Lupus is an autoimmune disease in which her body will attack its own healthy tissue and organs. This causes chronic pain, inflammation, rashes and a drastically reduced recovery time from common illnesses. Katie manages her Lupus by not overexerting her body and getting plenty of rest. She staves off the pain with powerful, but drowsy-inducing painkillers. There is no cure.
Katie used to be a really active child, and growing up, Deb would have never guessed her daughter would develop such grave medical problems at such an early age.
Katie's face lights up when she talks about before she got sick.
"Doing physical things – softball, running, just being able to get up and go.

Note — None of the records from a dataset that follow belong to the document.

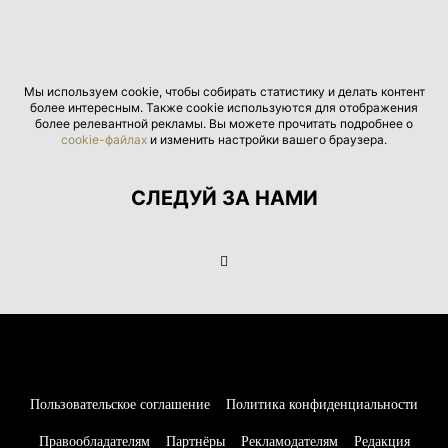
Мы используем cookie, чтобы собирать статистику и делать контент
более интересным. Также cookie используются для отображения
более релевантной рекламы. Вы можете прочитать подробнее о
cookie-файлах
и изменить настройки вашего браузера.
СЛЕДУЙ ЗА НАМИ
Пользовательское соглашение
Политика конфиденциальности
Правообладателям
Партнёры
Рекламодателям
Редакция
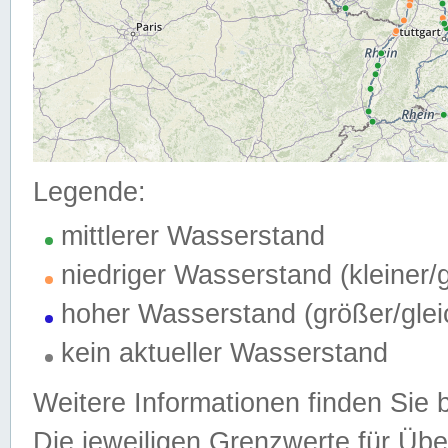
Legende:
mittlerer Wasserstand
niedriger Wasserstand (kleiner
hoher Wasserstand (größer/gle
kein aktueller Wasserstand
Weitere Informationen finden Sie 
Die jeweiligen Grenzwerte für Üb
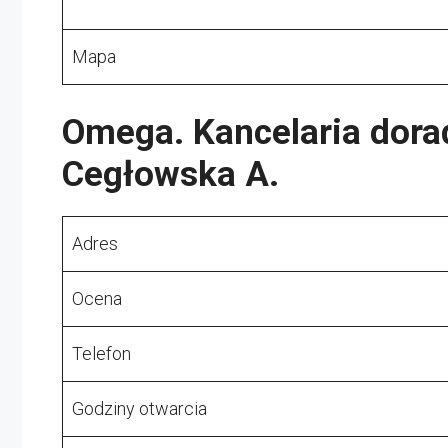
Mapa
Omega. Kancelaria dor
Cegłowska A.
Adres
Ocena
Telefon
Godziny otwarcia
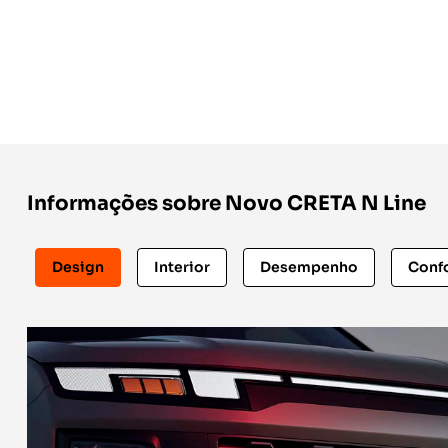
Informações sobre Novo CRETA N Line
Design
Interior
Desempenho
Confo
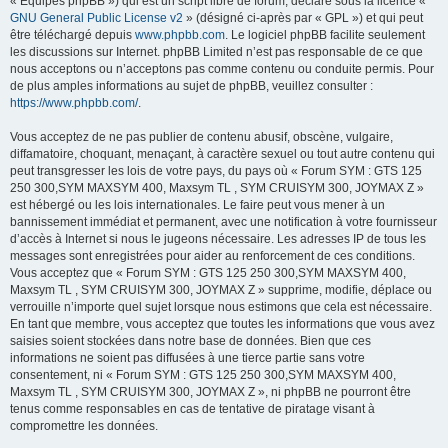
« Équipes phpBB ») qui est un script libre de forum, déclaré sous la licence «
GNU General Public License v2
» (désigné ci-après par « GPL ») et qui peut
être téléchargé depuis
www.phpbb.com
. Le logiciel phpBB facilite seulement
les discussions sur Internet. phpBB Limited n’est pas responsable de ce que
nous acceptons ou n’acceptons pas comme contenu ou conduite permis. Pour
de plus amples informations au sujet de phpBB, veuillez consulter :
https://www.phpbb.com/
.
Vous acceptez de ne pas publier de contenu abusif, obscène, vulgaire,
diffamatoire, choquant, menaçant, à caractère sexuel ou tout autre contenu qui
peut transgresser les lois de votre pays, du pays où « Forum SYM : GTS 125
250 300,SYM MAXSYM 400, Maxsym TL , SYM CRUISYM 300, JOYMAX Z »
est hébergé ou les lois internationales. Le faire peut vous mener à un
bannissement immédiat et permanent, avec une notification à votre fournisseur
d’accès à Internet si nous le jugeons nécessaire. Les adresses IP de tous les
messages sont enregistrées pour aider au renforcement de ces conditions.
Vous acceptez que « Forum SYM : GTS 125 250 300,SYM MAXSYM 400,
Maxsym TL , SYM CRUISYM 300, JOYMAX Z » supprime, modifie, déplace ou
verrouille n’importe quel sujet lorsque nous estimons que cela est nécessaire.
En tant que membre, vous acceptez que toutes les informations que vous avez
saisies soient stockées dans notre base de données. Bien que ces
informations ne soient pas diffusées à une tierce partie sans votre
consentement, ni « Forum SYM : GTS 125 250 300,SYM MAXSYM 400,
Maxsym TL , SYM CRUISYM 300, JOYMAX Z », ni phpBB ne pourront être
tenus comme responsables en cas de tentative de piratage visant à
compromettre les données.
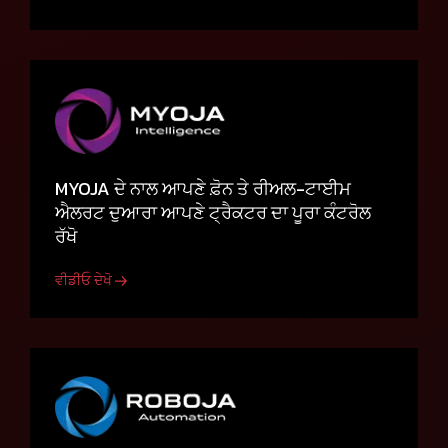
MYOJA ਦੇ ਨਾਲ ਆਪਣੇ ਫ਼ੋਨ ਤੇ ਰੀਅਲ-ਟਾਈਮ
ਐਲਰਟ ਦੁਆਰਾ ਆਪਣੇ ਟ੍ਰੈਕਟਰ ਦਾ ਪੂਰਾ ਕੰਟਰੋਲ
ਰੱਖੋ
ਵੀਡੀਓ ਦੇਖੋ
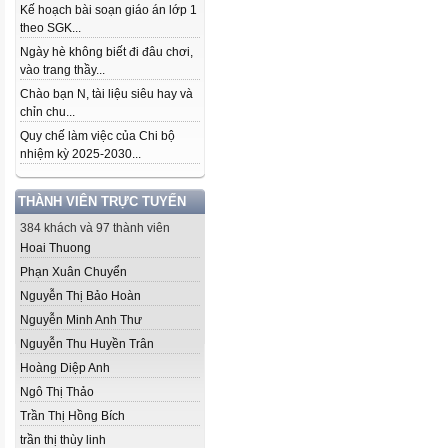
Kế hoạch bài soạn giáo án lớp 1
theo SGK...
Ngày hè không biết đi đâu chơi,
vào trang thầy...
Chào bạn N, tài liệu siêu hay và
chỉn chu...
Quy chế làm việc của Chi bộ
nhiệm kỳ 2025-2030...
THÀNH VIÊN TRỰC TUYẾN
384 khách và 97 thành viên
Hoai Thuong
Phạn Xuân Chuyển
Nguyễn Thị Bảo Hoàn
Nguyễn Minh Anh Thư
Nguyễn Thu Huyền Trân
Hoàng Diệp Anh
Ngô Thị Thảo
Trần Thị Hồng Bích
trần thị thùy linh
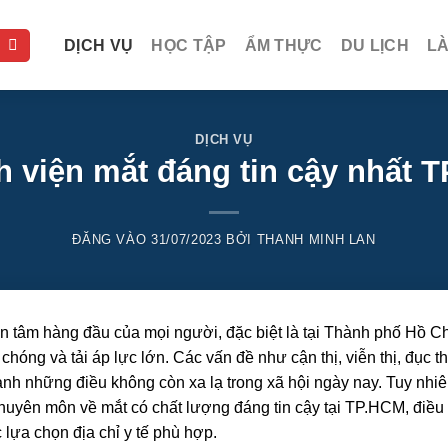
DỊCH VỤ
HỌC TẬP
ẨM THỰC
DU LỊCH
L
DỊCH VỤ
h viện mắt đáng tin cậy nhất 
ĐĂNG VÀO
31/07/2023
BỞI
THANH MINH LAN
 tâm hàng đầu của mọi người, đặc biệt là tại Thành phố Hồ Ch
hóng và tải áp lực lớn. Các vấn đề như cận thị, viễn thị, đục t
ành những điều không còn xa lạ trong xã hội ngày nay. Tuy nhiê
huyên môn về mắt có chất lượng đáng tin cậy tại TP.HCM, điều
 lựa chọn địa chỉ y tế phù hợp.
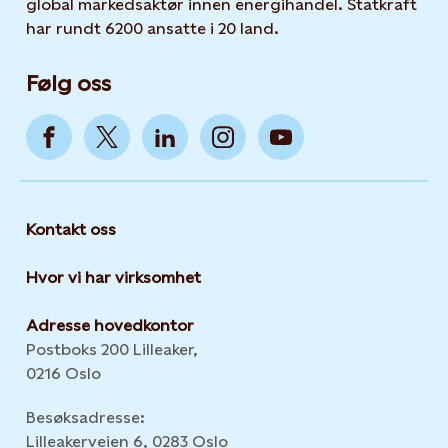
global markedsaktør innen energihandel. Statkraft
har rundt 6200 ansatte i 20 land.
Følg oss
Kontakt oss
Hvor vi har virksomhet
Adresse hovedkontor
Postboks 200 Lilleaker,
0216 Oslo
Besøksadresse:
Lilleakerveien 6, 0283 Oslo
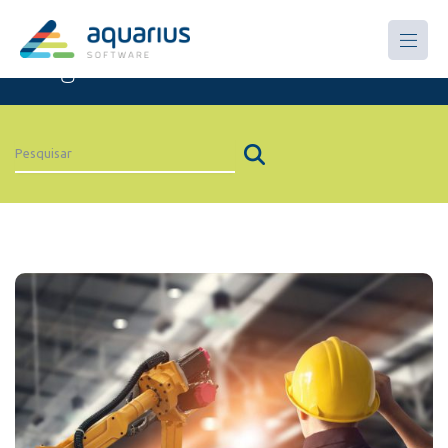
Artigos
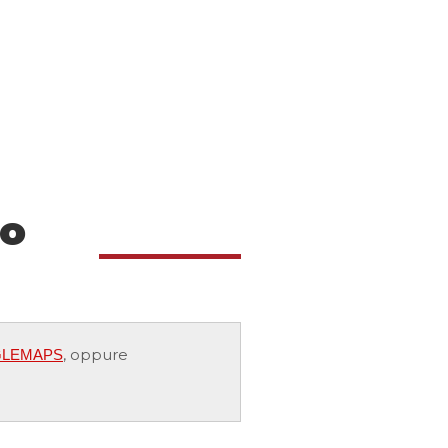
lo
, oppure
OOGLEMAPS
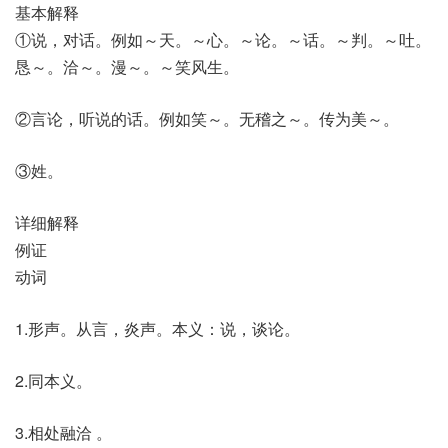
基本解释
①说，对话。例如～天。～心。～论。～话。～判。～吐。
恳～。洽～。漫～。～笑风生。
②言论，听说的话。例如笑～。无稽之～。传为美～。
③姓。
详细解释
例证
动词
1.形声。从言，炎声。本义：说，谈论。
2.同本义。
3.相处融洽 。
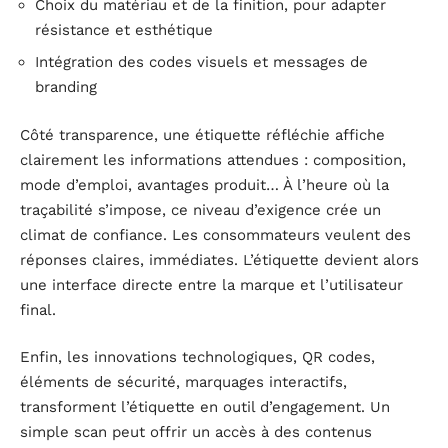
Choix du matériau et de la finition, pour adapter
résistance et esthétique
Intégration des codes visuels et messages de
branding
Côté transparence, une étiquette réfléchie affiche
clairement les informations attendues : composition,
mode d’emploi, avantages produit… À l’heure où la
traçabilité s’impose, ce niveau d’exigence crée un
climat de confiance. Les consommateurs veulent des
réponses claires, immédiates. L’étiquette devient alors
une interface directe entre la marque et l’utilisateur
final.
Enfin, les innovations technologiques, QR codes,
éléments de sécurité, marquages interactifs,
transforment l’étiquette en outil d’engagement. Un
simple scan peut offrir un accès à des contenus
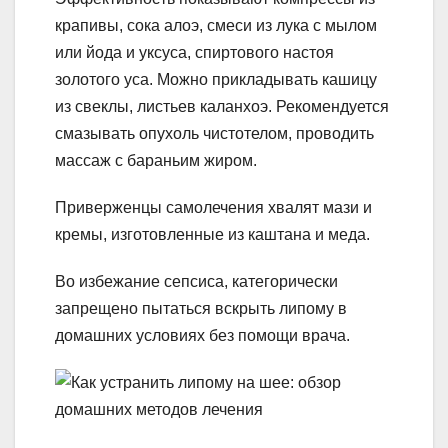
крапивы, сока алоэ, смеси из лука с мылом
или йода и уксуса, спиртового настоя
золотого уса. Можно прикладывать кашицу
из свеклы, листьев каланхоэ. Рекомендуется
смазывать опухоль чистотелом, проводить
массаж с бараньим жиром.
Приверженцы самолечения хвалят мази и
кремы, изготовленные из каштана и меда.
Во избежание сепсиса, категорически
запрещено пытаться вскрыть липому в
домашних условиях без помощи врача.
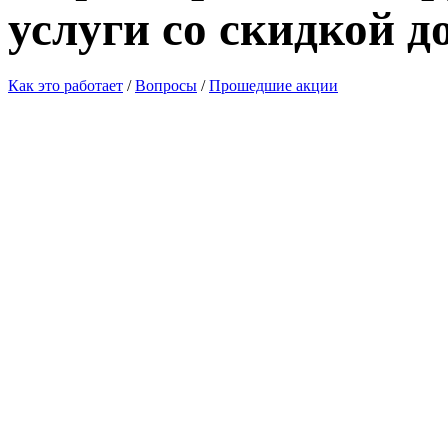
услуги со скидкой д
Как это работает
/
Вопросы
/
Прошедшие акции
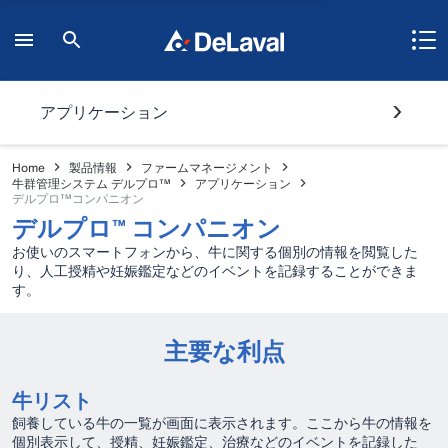
アプリケーション
Home
製品情報
ファームマネージメント
牛群管理システム デルプロ™
アプリケーション
デルプロ™コンパニオン
デルプロ™ コンパニオン
お使いのスマートフォンから、牛に関する個別の情報を閲覧した
り、人工授精や妊娠鑑定などのイベントを記録することができま
す。
主要な利点
牛リスト
飼養している牛の一覧が画面に表示されます。ここから牛の情報を
個別表示して、授精、妊娠鑑定、治療などのイベントを記録した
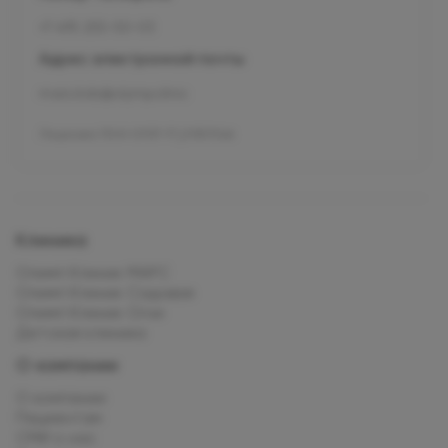
+7 495 255-50-03
Адрес электронной почты
mars.kids@olymp.clinic
Лицензия Л041-01137-77_01307066
Клиника
Олимп Клиник МАРС
Олимп Клиник Садовая
Олимп Клиник Огни
Детская клиника
О компании
О компании
Пациентам
СМИ о нас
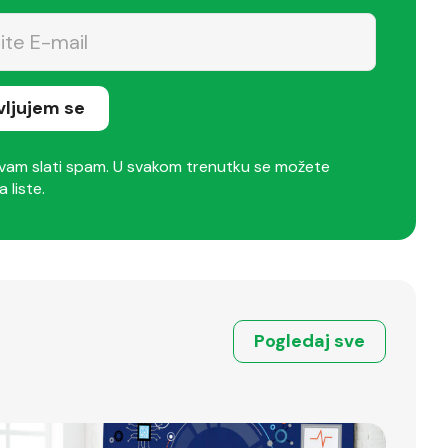
avljujem se
am slati spam. U svakom trenutku se možete
a liste.
Pogledaj sve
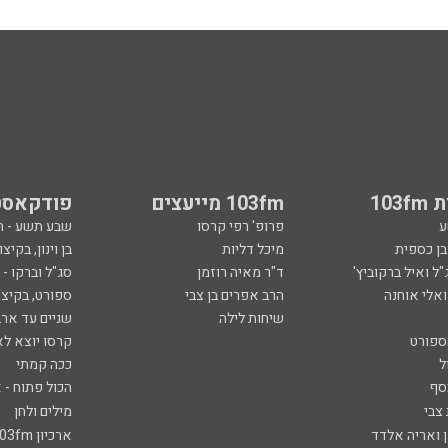
103
103fm מייעצים
פודקאסט
ע
פרופ' רפי קרסו
שבע תשע - 
ובן כספית
מיכל דליות
בן וינון, בקיצו
ל ואיל ברקוביץ'
ד"ר מאיה רוזמן
סג"ל וברקו -
ואלי אוחנה
הרב אפרים בן צבי
ספורט, בקיצו
שיחות לילה
שניים עד ארב
ספורט
קרסו יוצא לא
ל
ככה קמתי
סף
הכול פתוח - א
 צבי
מילים ולחן
ן ואריה אלדד
ארכיון 103fm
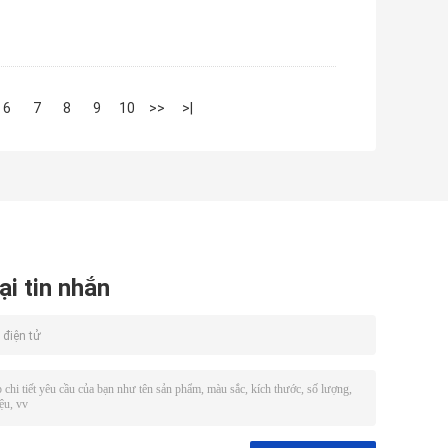
6
7
8
9
10
>>
>|
ại tin nhắn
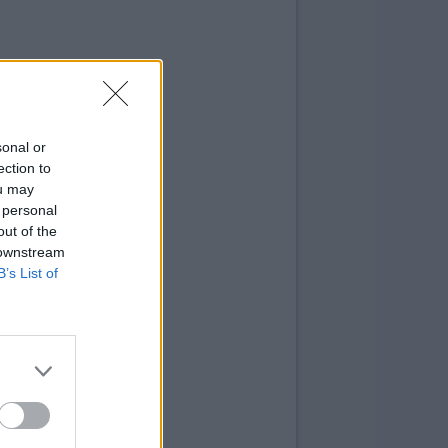
sonal or
ection to
ou may
 personal
out of the
 downstream
B’s List of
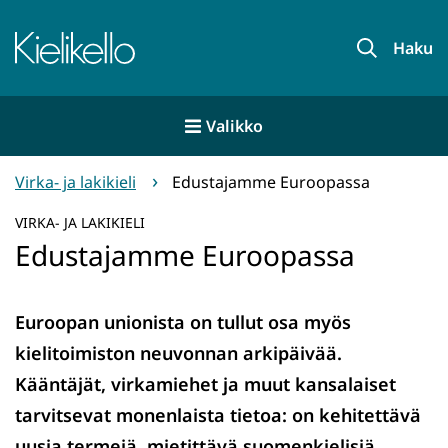
Siirry
sisältöön
Etusivu
Haku
Valikko
Virka- ja lakikieli
Edustajamme Euroopassa
VIRKA- JA LAKIKIELI
Edustajamme Euroopassa
Euroopan unionista on tullut osa myös
kielitoimiston neuvonnan arkipäivää.
Kääntäjät, virkamiehet ja muut kansalaiset
tarvitsevat monenlaista tietoa: on kehitettävä
uusia termejä, mietittävä suomenkielisiä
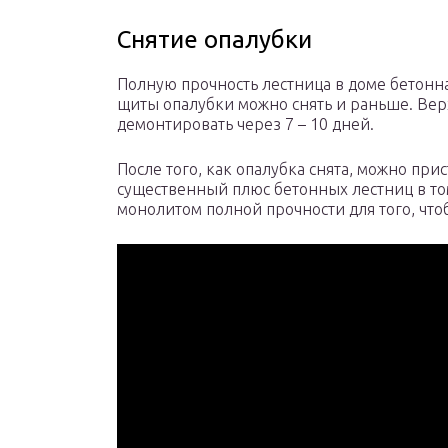
Снятие опалубки
Полную прочность лестница в доме бетонна
щиты опалубки можно снять и раньше. Вер
демонтировать через 7 – 10 дней.
После того, как опалубка снята, можно при
существенный плюс бетонных лестниц в то
монолитом полной прочности для того, что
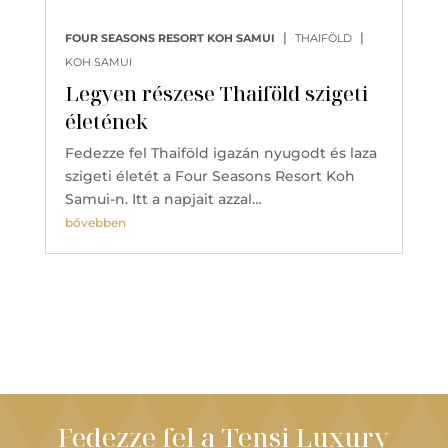
|
|
FOUR SEASONS RESORT KOH SAMUI
THAIFÖLD
KOH SAMUI
Legyen részese Thaiföld szigeti
életének
Fedezze fel Thaiföld igazán nyugodt és laza
szigeti életét a Four Seasons Resort Koh
Samui-n. Itt a napjait azzal…
bővebben
Fedezze fel a Tensi Luxury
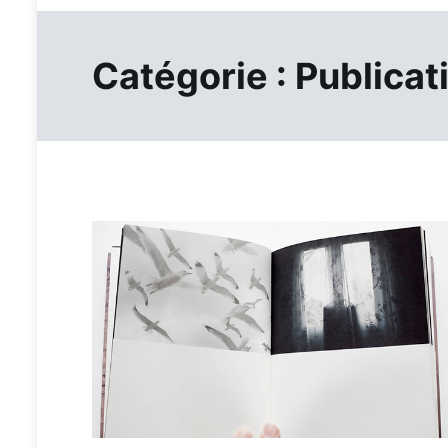
Catégorie :
Publicat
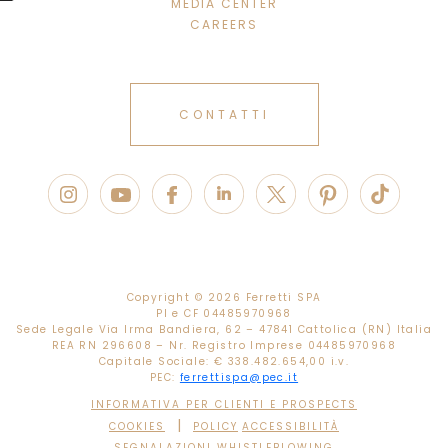
MEDIA CENTER
CAREERS
CONTATTI
Copyright ©
2026 Ferretti SPA
PI e CF 04485970968
Sede Legale Via Irma Bandiera, 62 – 47841 Cattolica (RN) Italia
REA RN 296608 – Nr. Registro Imprese 04485970968
Capitale Sociale: € 338.482.654,00 i.v.
PEC:
ferrettispa@pec.it
INFORMATIVA PER CLIENTI E PROSPECTS
|
COOKIES
POLICY
ACCESSIBILITÀ
SEGNALAZIONI WHISTLEBLOWING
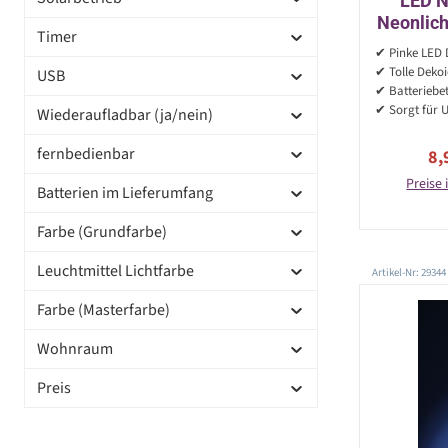
LED N
Neonlich
Timer
USB B
✔ Pinke LED 
✔ Tolle Deko
USB
✔ Batteriebe
✔ Sorgt für 
Wiederaufladbar (ja/nein)
fernbedienbar
Ve
8,
Preise 
Batterien im Lieferumfang
Farbe (Grundfarbe)
Leuchtmittel Lichtfarbe
Artikel-Nr: 29344
Farbe (Masterfarbe)
Wohnraum
Preis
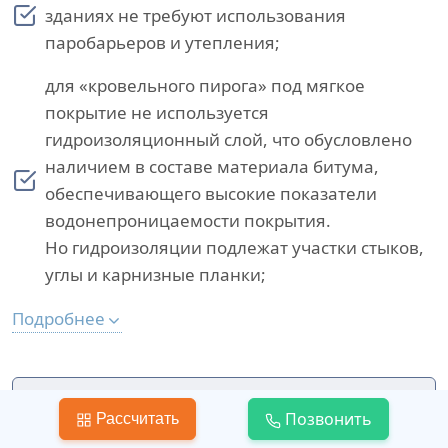
зданиях не требуют использования
паробарьеров и утепления;
для «кровельного пирога» под мягкое
покрытие не используется
гидроизоляционный слой, что обусловлено
наличием в составе материала битума,
обеспечивающего высокие показатели
водонепроницаемости покрытия.
Но гидроизоляции подлежат участки стыков,
углы и карнизные планки;
Подробнее
Важно помнить, что
Позвонить
Рассчитать
теплоизоляционные материалы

That's what I miss the most," Katie said.
It was playing a lot of sports that first tipped Katie off that something was wrong with her body.
At 16-years-old, playing and training for softball regularly, Katie wasn't recovering after practice and games like she normally would.
She found herself becoming more fatigued as time went on and simple activities such as school proved to be difficult to get through.
After going to the doctor, she was first given a diagnosis of "undifferentiated tissue disorder."
Katie said she thought the prognosis would be Lupus all along, but that her doctors ran extensive tests to be sure.
Deb said that when they received the news that Katie had Lupus, it was "a hard diagnosis to take, because you know there's no cure."
Katie copes with her disease well, having lived with it for three years so far.
Despite being no stranger to the chronic pain and fatigue, some days still prove to be difficult for Katie.
She takes between 22-26 pills a day on average, on top of using prescription cream for pain in her larger joints and hands.
She says that she knows her body a lot better since being diagnosed with a chronic illness.
"I know I will be able to do certain things, and there are certain things that I just won't be able to do," she said. "I know that even an hour or a half hour of an activity will make a difference in my next day."
But for everything the disease has taken from Katie, she says she has gained so much more.
"I feel like I've grown a lot as a person," she said. "If I had never gotten sick, I think I would still be so naïve about so many things."
She said she's also learned not to take things for granted.